Rinviando a questo approfondimento per le riflessioni sull’impatto su Ellie delle scelte di Joel, in questa sede si può certamente notare che Joel chiude ogni porta alla razionalità e agisce secondo la sua personalissima giustizia, rifiutando quindi sia la virtù dianoetica che quella etica: l’uomo, infatti, non accetta l’idea di sacrificare Ellie nè nel piano astratto della νόησις, nè su quello pratico dell’etica, risultando dunque coerente con la sua scelta, diversamente da Henry che, si è visto, opera un’involontaria scissione tra il sapere cosa fare e la totalità delle sue azioni (salvare Ellie era la cosa giusta, suicidarsi no, per banalizzare un momento così drammatico a un’operazione scientifica).

Cosa significa, allora, “il miglior videogame è la nostra anima“? A causa dell’estremismo del mondo rappresentato in The Last of Us, affermare “questa scelta è quella giusta” con filosofica oggettività è estremamente complesso.
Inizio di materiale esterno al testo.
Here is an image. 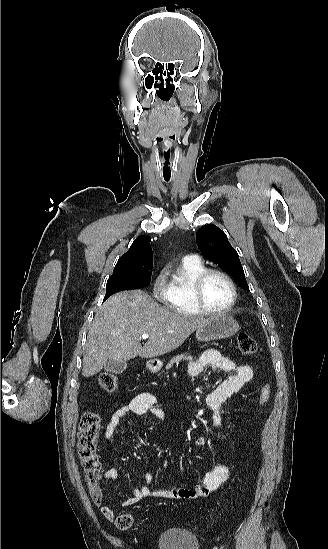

Ci sono svariati fattori che incidono sul concetto di “giustizia”, dal contesto al personaggio che effettua la scelta, dalle ragioni del caso singolo a quelle del più ampio quadro generale. Forse nessuno può davvero dire che Joel abbia sbagliato, come nessuno può dire che con certezza che egli abbia fatto la cosa giusta. Ma noi spettatori, noi videogiocatori, davanti a emozioni così forti possiamo applicare la nostra virtù etica e chiederci cosa avremmo fatto. Perché la nostra anima si lascia veicolare dall’arte, e le sensazioni che quest’ultima provoca sono il fulcro di ciò che la nostra personale morale può percepire. The Last of Us, il videogioco o la serie, è una forma di arte audiovisiva: nessuno meglio della nostra anima può farci sentire più vicini o più lontani dalle scelte dei suoi protagonisti.